## Directions for this task
Where the listing below reaches the line containing "Strattera reale in vendita", start writing out lines exactly, and stop once the line containing "Atomoxetine A Buon Mercato Napol" has been written.

## Task data
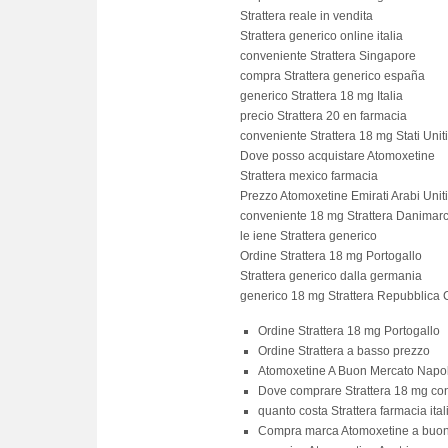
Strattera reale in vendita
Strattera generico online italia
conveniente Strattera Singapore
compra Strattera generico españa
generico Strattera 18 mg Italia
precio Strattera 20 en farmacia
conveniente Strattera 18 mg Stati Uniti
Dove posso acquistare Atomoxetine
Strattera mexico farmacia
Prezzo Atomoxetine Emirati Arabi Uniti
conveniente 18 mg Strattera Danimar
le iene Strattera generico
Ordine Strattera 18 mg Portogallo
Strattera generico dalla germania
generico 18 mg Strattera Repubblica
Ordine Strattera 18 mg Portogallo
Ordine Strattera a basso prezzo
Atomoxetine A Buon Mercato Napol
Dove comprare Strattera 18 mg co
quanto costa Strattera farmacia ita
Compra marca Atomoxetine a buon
--
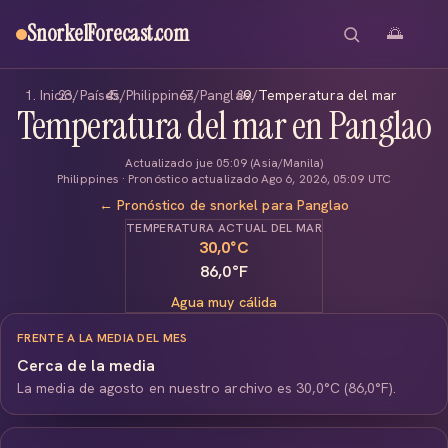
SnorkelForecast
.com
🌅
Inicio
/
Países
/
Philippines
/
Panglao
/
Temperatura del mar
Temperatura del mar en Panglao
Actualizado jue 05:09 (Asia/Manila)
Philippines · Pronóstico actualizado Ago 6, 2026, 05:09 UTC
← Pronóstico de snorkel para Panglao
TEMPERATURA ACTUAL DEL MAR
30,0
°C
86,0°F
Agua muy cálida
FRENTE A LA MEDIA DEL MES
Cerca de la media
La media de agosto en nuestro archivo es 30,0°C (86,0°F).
---
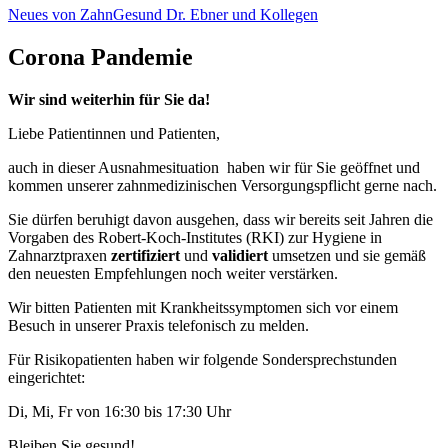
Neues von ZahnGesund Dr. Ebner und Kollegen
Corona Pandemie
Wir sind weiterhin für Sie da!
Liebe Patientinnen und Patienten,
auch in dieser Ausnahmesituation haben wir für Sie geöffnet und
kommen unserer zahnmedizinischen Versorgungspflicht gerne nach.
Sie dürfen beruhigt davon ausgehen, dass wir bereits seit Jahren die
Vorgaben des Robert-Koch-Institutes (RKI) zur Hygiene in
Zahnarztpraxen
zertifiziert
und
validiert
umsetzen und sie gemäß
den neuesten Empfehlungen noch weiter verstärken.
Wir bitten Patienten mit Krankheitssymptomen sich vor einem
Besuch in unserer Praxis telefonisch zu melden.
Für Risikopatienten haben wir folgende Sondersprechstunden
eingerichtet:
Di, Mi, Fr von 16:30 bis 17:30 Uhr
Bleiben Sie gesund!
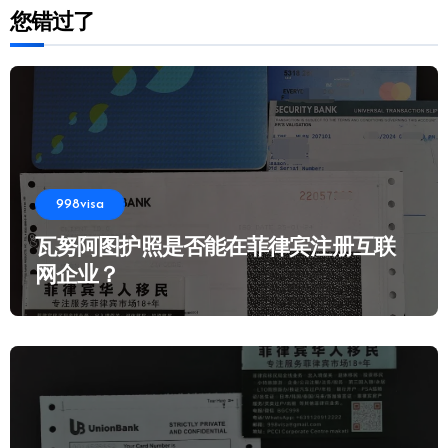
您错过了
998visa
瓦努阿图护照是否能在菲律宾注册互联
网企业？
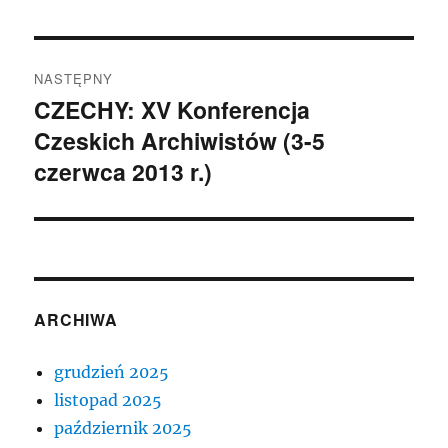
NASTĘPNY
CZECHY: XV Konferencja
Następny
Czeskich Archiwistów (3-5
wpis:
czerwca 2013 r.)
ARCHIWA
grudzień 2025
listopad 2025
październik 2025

## Answer area
Strattera reale in vendita
Strattera generico online italia
conveniente Strattera Singapore
compra Strattera generico españa
generico Strattera 18 mg Italia
precio Strattera 20 en farmacia
conveniente Strattera 18 mg Stati Uniti
Dove posso acquistare Atomoxetine
Strattera mexico farmacia
Prezzo Atomoxetine Emirati Arabi Uniti
conveniente 18 mg Strattera Danimar
le iene Strattera generico
Ordine Strattera 18 mg Portogallo
Strattera generico dalla germania
generico 18 mg Strattera Repubblica
Ordine Strattera 18 mg Portogallo
Ordine Strattera a basso prezzo
Atomoxetine A Buon Mercato Napol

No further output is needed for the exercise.